A situação colocada hoje é fruto de uma política do Estado para terceirizar e privatizar os serviços públicos, postura de longa data de autoridades públicas que, cada vez mais, não se responsabilizam pela administração de seus órgãos. Uma prática aberta a administrações nada transparentes, com interferências políticas duvidosas para atender interesses de ocasião. A ACERP, uma organização social (OS) vinculada ao Ministério da Educação para a gestão da TV Escola, ganhou a licitação para gerir a Cinemateca Brasileira, assinando em 2018 um termo aditivo ao Contrato de Gestão (CG) da emissora, que envolveu também o hoje extinto Ministério da Cultura. No final de 2019, o vínculo da ACERP para gerir a TV Escola foi encerrado bruscamente pelo Ministério da Educação. Assim, o termo aditivo da Cinemateca Brasileira também se extinguiu e a ACERP afirma estar tentando, desde então, reestabelecer um repasse do Governo Federal para a continuidade da instituição. Esse imbróglio político e jurídico afetou radicalmente os trabalhadores da TV Escola e da Cinemateca Brasileira.
Muito se sabe a respeito do quadro emergencial em que se encontra o acervo da Cinemateca Brasileira, que tem sua origem a partir da organização da sociedade civil e abriga mais de 120 anos de história da cultura audiovisual brasileira. Mas pouco tem se falado sobre a situação do seu corpo de trabalhadores, cuja sobrevivência também se encontra inteiramente em risco.

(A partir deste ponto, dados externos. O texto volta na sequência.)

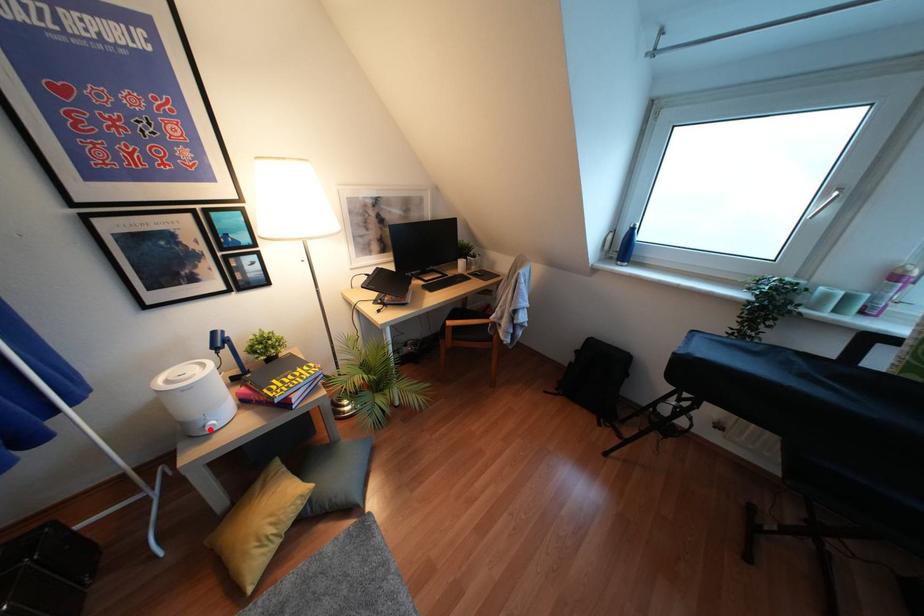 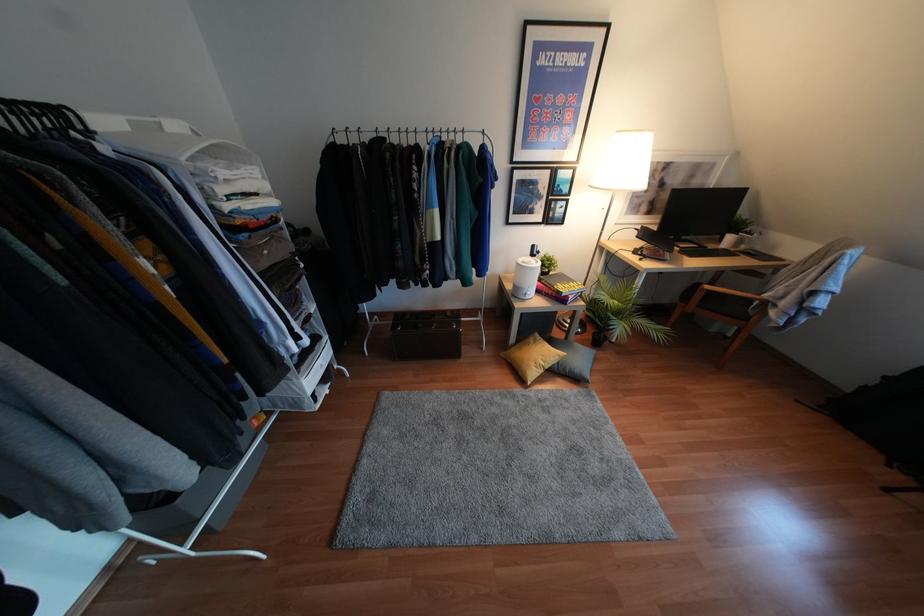 In the second image, find the point that corresponds to the highlighted location in the first image.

Nesse atual cenário, não podemos esquecer que sem trabalhadores não se constroem nem se preservam acervos, ainda mais em uma instituição como a Cinemateca, cujo conhecimento e competência na preservação e difusão do patrimônio audiovisual brasileiro são construídos e atualizados diariamente, na totalidade das suas atividades correntes e de médio e longo prazo.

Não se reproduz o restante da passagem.